What you need to do
With the pictures left out, print exactly the lines below that run from the one containing "gesammelt haben." through the one containing "Politikern weiter ausgehöhlt wird, lassen".

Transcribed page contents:
┌──

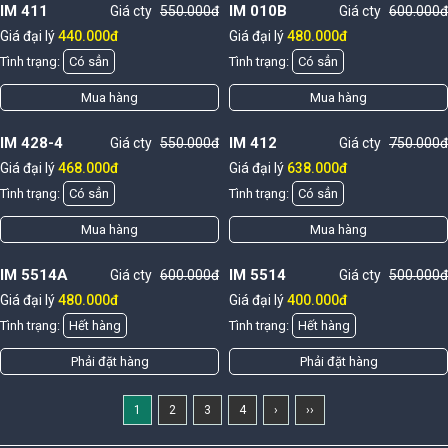
IM 411
IM 010B
Giá cty
550.000đ
Giá cty
600.000đ
Giá đại lý
440.000đ
Giá đại lý
480.000đ
Tình trạng:
Có sẳn
Tình trạng:
Có sẳn
Mua hàng
Mua hàng
IM 428-4
IM 412
Giá cty
550.000đ
Giá cty
750.000đ
Giá đại lý
468.000đ
Giá đại lý
638.000đ
Tình trạng:
Có sẳn
Tình trạng:
Có sẳn
Mua hàng
Mua hàng
IM 5514A
IM 5514
Giá cty
600.000đ
Giá cty
500.000đ
Giá đại lý
480.000đ
Giá đại lý
400.000đ
Tình trạng:
Hết hàng
Tình trạng:
Hết hàng
Phải đặt hàng
Phải đặt hàng
1
2
3
4
›
››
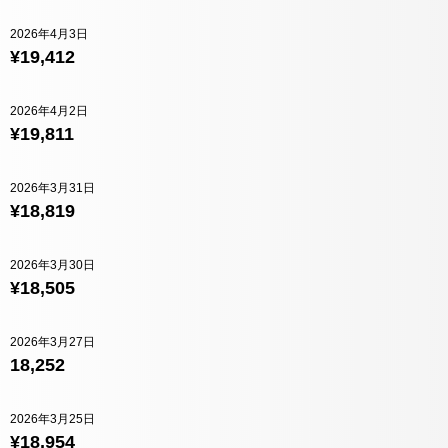
2026年4月3日
¥19,412
2026年4月2日
¥19,811
2026年3月31日
¥18,819
2026年3月30日
¥18,505
2026年3月27日
18,252
2026年3月25日
¥18,954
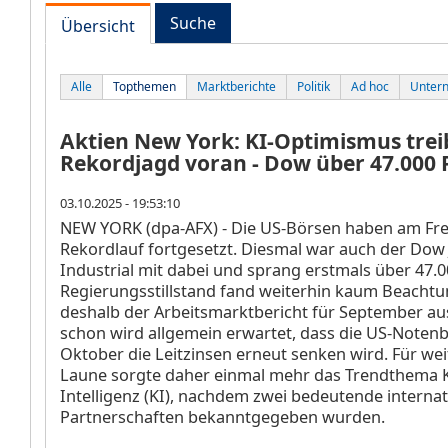
Suche
Übersicht
Alle
Topthemen
Marktberichte
Politik
Ad hoc
Unter
Aktien New York: KI-Optimismus trei
Rekordjagd voran - Dow über 47.000
03.10.2025 - 19:53:10
NEW YORK (dpa-AFX) - Die US-Börsen haben am Fre
Rekordlauf fortgesetzt. Diesmal war auch der Dow
Industrial
mit dabei und sprang erstmals über 47.0
Regierungsstillstand fand weiterhin kaum Beacht
deshalb der Arbeitsmarktbericht für September aus
schon wird allgemein erwartet, dass die US-Noten
Oktober die Leitzinsen erneut senken wird. Für wei
Laune sorgte daher einmal mehr das Trendthema K
Intelligenz (KI), nachdem zwei bedeutende internat
Partnerschaften bekanntgegeben wurden.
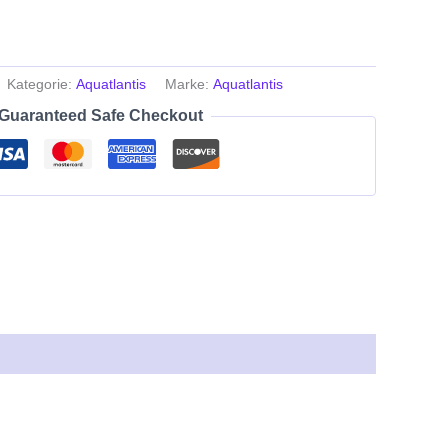
Kategorie:
Aquatlantis
Marke:
Aquatlantis
Guaranteed Safe Checkout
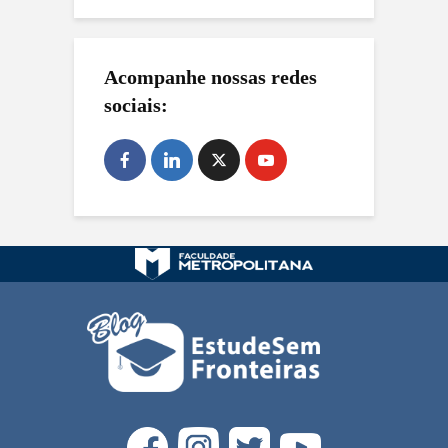
Acompanhe nossas redes
sociais:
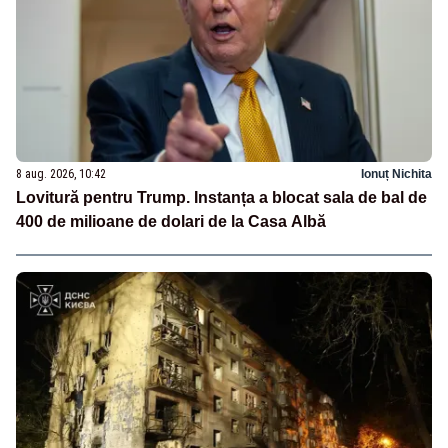
8 aug. 2026, 10:42
Ionuț Nichita
Lovitură pentru Trump. Instanța a blocat sala de bal de
400 de milioane de dolari de la Casa Albă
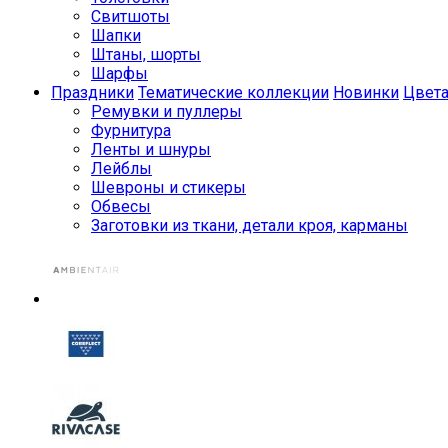
Свитшоты
Шапки
Штаны, шорты
Шарфы
Праздники
Тематические коллекции
Новинки
Цвет
Ремувки и пуллеры
Фурнитура
Ленты и шнуры
Лейблы
Шевроны и стикеры
Обвесы
Заготовки из ткани, детали кроя, карманы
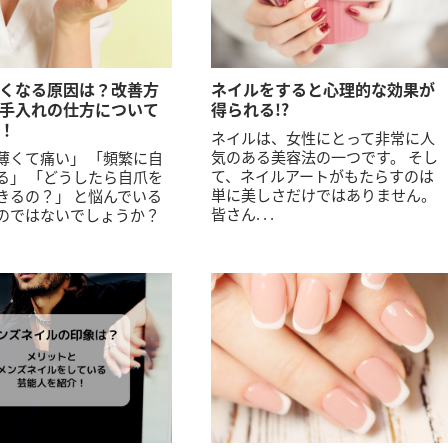
くなる原因は？改善方
ネイルをすると心理的な効果が
手入れの仕方について
得られる!?
！
ネイルは、女性にとって非常に人
気のある美容法の一つです。 そし
薄くて痛い」 「頻繁に自
て、ネイルアートがもたらすのは
る」 「どうしたら自爪を
単に美しさだけではありません。
きるの？」 と悩んでいる
皆さん. . .
のではないでしょうか？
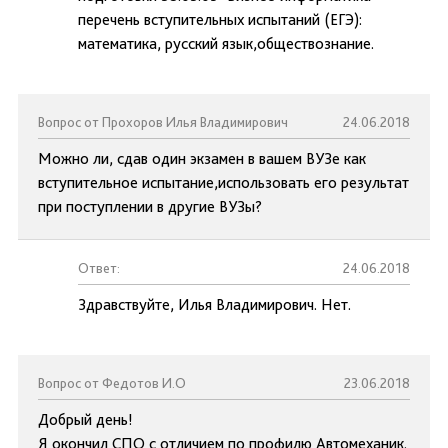
перечень вступительных испытаний (ЕГЭ):
математика, русский язык,обществознание.
Вопрос от Прохоров Илья Владимирович
24.06.2018
Можно ли, сдав один экзамен в вашем ВУЗе как
вступительное испытание,использовать его результат
при поступлении в другие ВУЗы?
Ответ:
24.06.2018
Здравствуйте, Илья Владимирович. Нет.
Вопрос от Федотов И.О
23.06.2018
Добрый день!
Я окончил СПО с отличием по профилю Автомеханик.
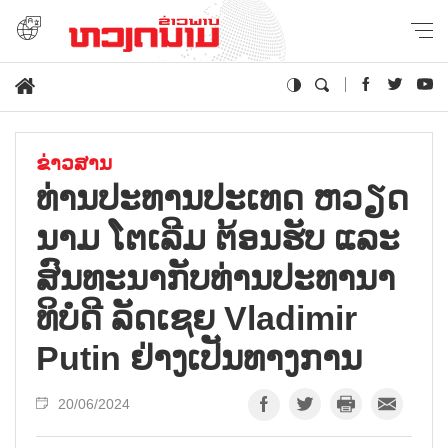
ຂ່າວສານ
ທ່ານ​ປະ​ທານ​ປະ​ເທດ ຫວຽດ​
ນາມ ໂຕ​ເລີມ ຕ້ອນ​ຮັບ ແລະ
ສົນ​ທະ​ນາ​ກັບ​ທ່ານ​ປະ​ທາ​ນາ​
ທິ​ບໍ​ດີ ລັດ​ເຊຍ V​ladimir
Putin ຢ່າງ​ເປັນ​ທາງ​ການ
20/06/2024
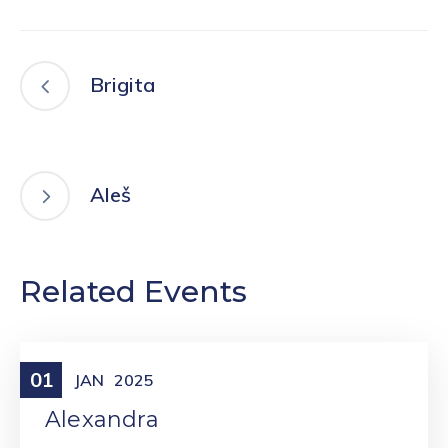
Brigita
Aleš
Related Events
01
Meniny
JAN
2025
Alexandra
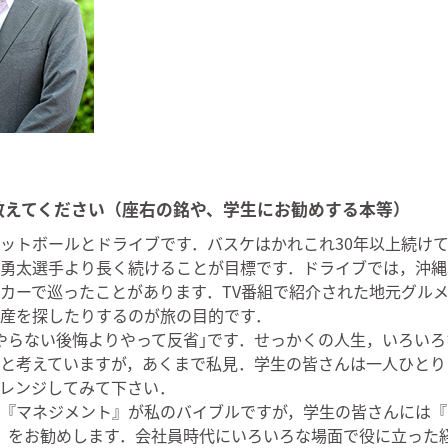
教えてください（座右の銘や、学生にお勧めする本等）
ットボールとドライブです．バスケはかれこれ30年以上続け
勇太選手より長く続けることが目標です．ドライブでは，沖縄
カーで巡ったことがあります．TV番組で紹介された地元グル
産を探したりするのが旅の目的です．
やらない後悔よりやって反省｣です．せっかくの人生，いろい
と考えていますが，あくまで私見．学生の皆さんは一人ひとり
レンジしてみて下さい．
『マネジメント』が私のバイブルですが，学生の皆さんには『
』をお勧めします．会社員時代にいろいろな場面で役に立った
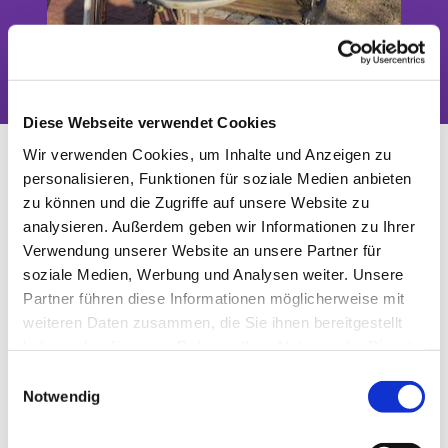
Das Tor zwischen Stadt und Land
Diese Webseite verwendet Cookies
Seniorennachmittag
Wir verwenden Cookies, um Inhalte und Anzeigen zu
Blankenfelde-Mahlow
personalisieren, Funktionen für soziale Medien anbieten
zu können und die Zugriffe auf unsere Website zu
analysieren. Außerdem geben wir Informationen zu Ihrer
Verwendung unserer Website an unsere Partner für
soziale Medien, Werbung und Analysen weiter. Unsere
Partner führen diese Informationen möglicherweise mit
weiteren Daten zusammen, die Sie ihnen bereitgestellt
haben oder die sie im Rahmen Ihrer Nutzung der Dienste
gesammelt haben.
E
Notwendig
i
n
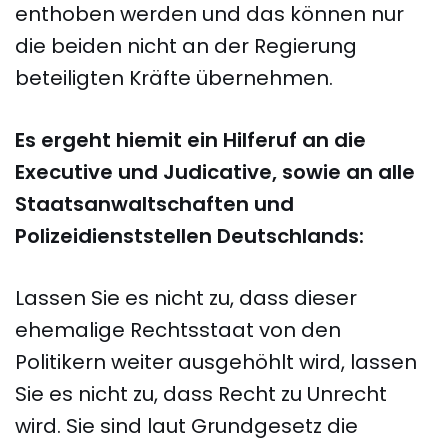
enthoben werden und das können nur
die beiden nicht an der Regierung
beteiligten Kräfte übernehmen.
Es ergeht hiemit ein Hilferuf an die
Executive und Judicative, sowie an alle
Staatsanwaltschaften und
Polizeidienststellen Deutschlands:
Lassen Sie es nicht zu, dass dieser
ehemalige Rechtsstaat von den
Politikern weiter ausgehöhlt wird, lassen
Sie es nicht zu, dass Recht zu Unrecht
wird. Sie sind laut Grundgesetz die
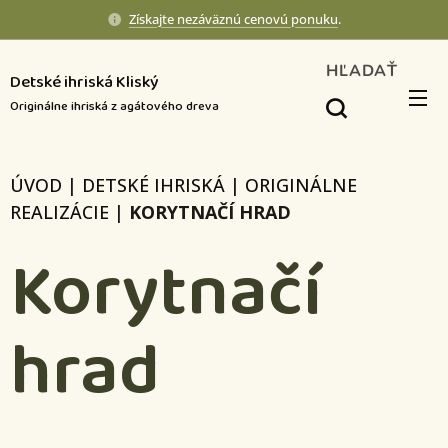
Získajte nezáväznú cenovú ponuku
.
HĽADAŤ
Detské ihriská Kliský
Originálne ihriská z agátového dreva
ÚVOD
|
DETSKÉ IHRISKÁ
|
ORIGINÁLNE
REALIZÁCIE
|
KORYTNAČÍ HRAD
Korytnačí
hrad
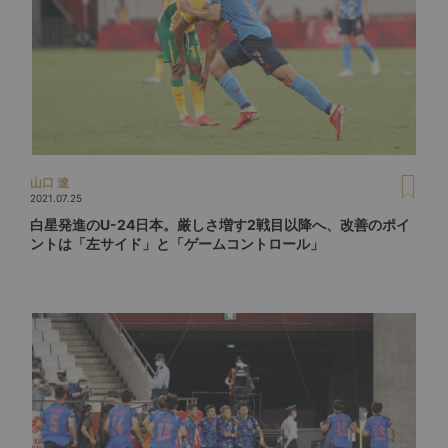
山口 遼
2021.07.25
白星発進のU-24日本。厳しさ増す2戦目以降へ、改善のポイ
ントは「左サイド」と「ゲームコントロール」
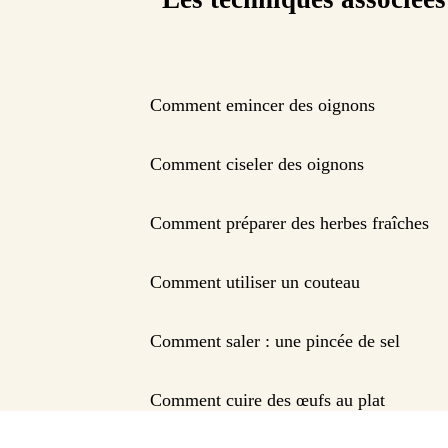
Comment emincer des oignons
Comment ciseler des oignons
Comment préparer des herbes fraîches
Comment utiliser un couteau
Comment saler : une pincée de sel
Comment cuire des œufs au plat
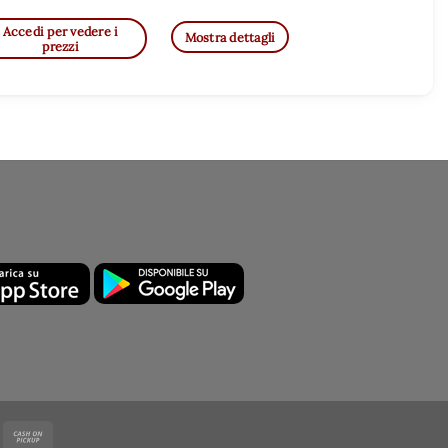
Accedi per vedere i
Mostra dettagli
prezzi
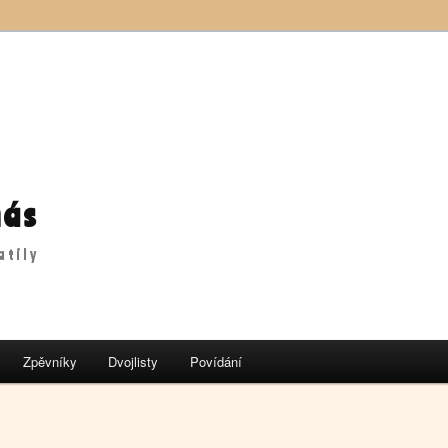
nás
atily
Zpěvníky
Dvojlisty
Povídání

└──

Task solution
gesammelt haben.
E
Notwendig
i
n
enthoben werden und das können nur
die beiden nicht an der Regierung
beteiligten Kräfte übernehmen.
Es ergeht hiemit ein Hilferuf an die
Executive und Judicative, sowie an alle
Staatsanwaltschaften und
Polizeidienststellen Deutschlands:
Lassen Sie es nicht zu, dass dieser
ehemalige Rechtsstaat von den
Politikern weiter ausgehöhlt wird, lassen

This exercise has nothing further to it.